= Beginning of Section =

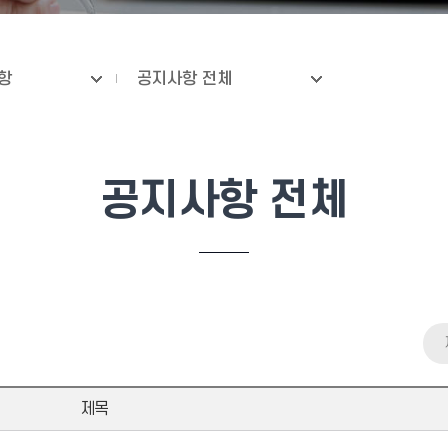
항
공지사항 전체
공지사항 전체
제목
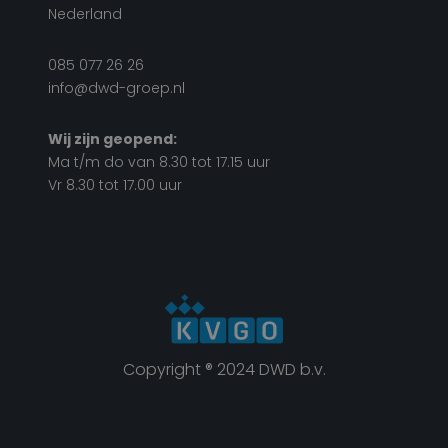
Nederland
085 077 26 26
info@dwd-groep.nl
Wij zijn geopend:
Ma t/m do van 8.30 tot 17.15 uur
Vr 8.30 tot 17.00 uur
Copyright ® 2024 DWD b.v.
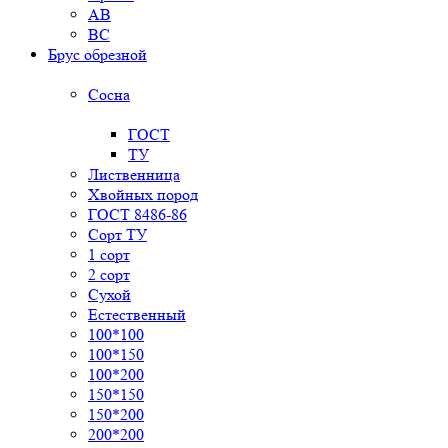
AB
BC
Брус обрезной
Сосна
ГОСТ
ТУ
Лиственница
Хвойных пород
ГОСТ 8486-86
Сорт ТУ
1 сорт
2 сорт
Сухой
Естественный
100*100
100*150
100*200
150*150
150*200
200*200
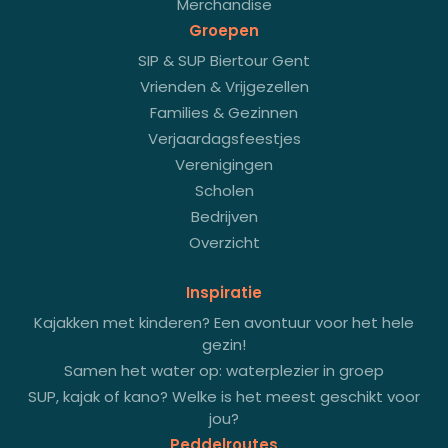
Merchandise
Groepen
SIP & SUP Biertour Gent
Vrienden & Vrijgezellen
Families & Gezinnen
Verjaardagsfeestjes
Verenigingen
Scholen
Bedrijven
Overzicht
Inspiratie
Kajakken met kinderen? Een avontuur voor het hele
gezin!
Samen het water op: waterplezier in groep
SUP, kajak of kano? Welke is het meest geschikt voor
jou?
Peddelroutes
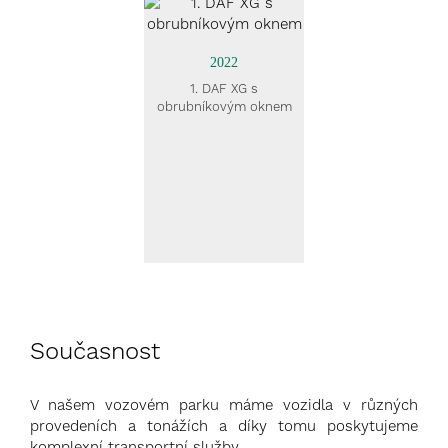
2022
1. DAF XG s
obrubníkovým oknem
Současnost
V našem vozovém parku máme vozidla v různých
provedeních a tonážích a díky tomu poskytujeme
komplexní transportní služby.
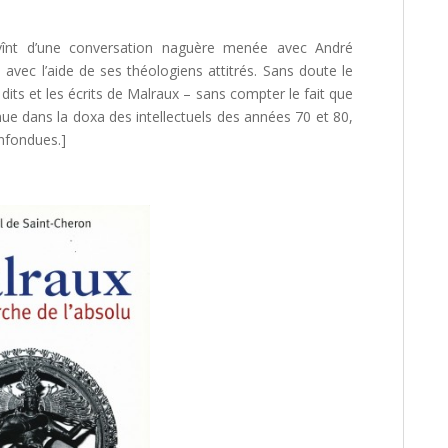
vînt d’une conversation naguère menée avec André
s avec l’aide de ses théologiens attitrés. Sans doute le
 dits et les écrits de Malraux – sans compter le fait que
ue dans la doxa des intellectuels des années 70 et 80,
onfondues.]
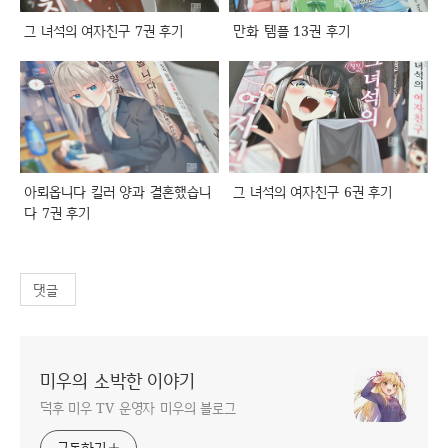
그 녀석의 여자친구 7권 후기
만화 템플 13권 후기
아뢰옵니다 킬러 양과 결혼했습니
그 녀석의 여자친구 6권 후기
다 7권 후기
댓글
미우의 소박한 이야기
덕후 미우 TV 운영자 미우의 블로그
구독하기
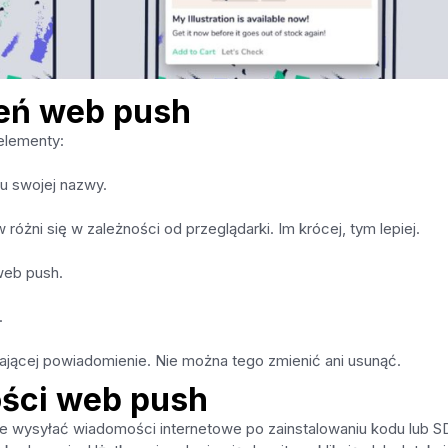
eń web push
elementy:
tu swojej nazwy.
żni się w zależności od przeglądarki. Im krócej, tym lepiej.
web push.
.
łającej powiadomienie. Nie można tego zmienić ani usunąć.
ości web push
że wysyłać wiadomości internetowe po zainstalowaniu kodu lub S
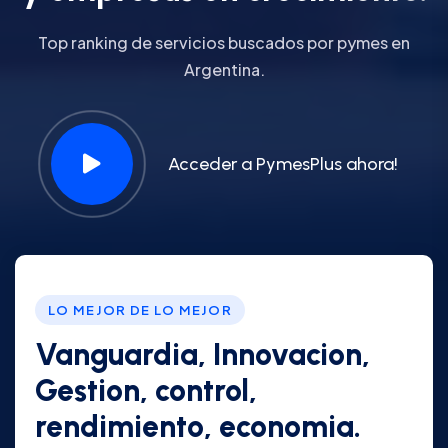
Top ranking de servicios buscados por pymes en
Argentina.
Acceder a PymesPlus ahora!
LO MEJOR DE LO MEJOR
Vanguardia, Innovacion,
Gestion, control,
rendimiento, economia.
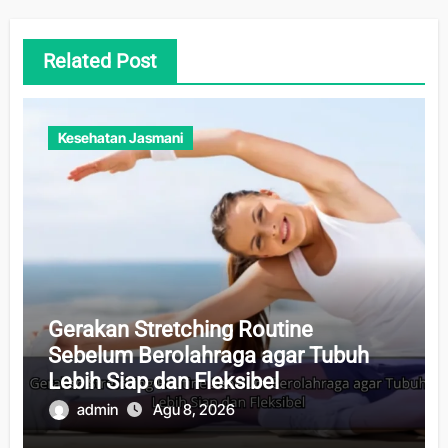
Related Post
Kesehatan Jasmani
Gerakan Stretching Routine
Sebelum Berolahraga agar Tubuh
Lebih Siap dan Fleksibel
admin
Agu 8, 2026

= End of Section =

**EXERCISE DIRECTIONS**
Reproduce each entry precisely, dropping only the pictures.

**TASK ANSWER**
항
공지사항 전체
공지사항 전체
제목
Nederland
085 077 26 26
info@dwd-groep.nl
Wij zijn geopend:
Ma t/m do van 8.30 tot 17.15 uur
Vr 8.30 tot 17.00 uur
Copyright ® 2024 DWD b.v.
AB
BC
Брус обрезной
Сосна
ГОСТ
ТУ
Лиственница
Хвойных пород
ГОСТ 8486-86
Сорт ТУ
1 сорт
2 сорт
Сухой
Естественный
100*100
100*150
100*200
150*150
150*200
200*200
Merchandise
Groepen
SIP & SUP Biertour Gent
Vrienden & Vrijgezellen
Families & Gezinnen
Verjaardagsfeestjes
Verenigingen
Scholen
Bedrijven
Overzicht
Inspiratie
Kajakken met kinderen? Een avontuur voor het hele
gezin!
Samen het water op: waterplezier in groep
SUP, kajak of kano? Welke is het meest geschikt voor
jou?
Peddelroutes
2022
1. DAF XG s
obrubníkovým oknem
Současnost
V našem vozovém parku máme vozidla v různých
provedeních a tonážích a díky tomu poskytujeme
komplexní transportní služby.
vînt d’une conversation naguère menée avec André
s avec l’aide de ses théologiens attitrés. Sans doute le
 dits et les écrits de Malraux – sans compter le fait que
ue dans la doxa des intellectuels des années 70 et 80,
onfondues.]
그 녀석의 여자친구 7권 후기
만화 템플 13권 후기
아뢰옵니다 킬러 양과 결혼했습니
그 녀석의 여자친구 6권 후기
다 7권 후기
댓글
미우의 소박한 이야기
덕후 미우 TV 운영자 미우의 블로그
구독하기
eń web push
elementy:
tu swojej nazwy.
żni się w zależności od przeglądarki. Im krócej, tym lepiej.
web push.
.
łającej powiadomienie. Nie można tego zmienić ani usunąć.
ości web push
że wysyłać wiadomości internetowe po zainstalowaniu kodu lub S
Top ranking de servicios buscados por pymes en
Argentina.
Acceder a PymesPlus ahora!
LO MEJOR DE LO MEJOR
Vanguardia, Innovacion,
Gestion, control,
rendimiento, economia.
Related Post
Kesehatan Jasmani
Gerakan Stretching Routine
Sebelum Berolahraga agar Tubuh
Lebih Siap dan Fleksibel
admin
Agu 8, 2026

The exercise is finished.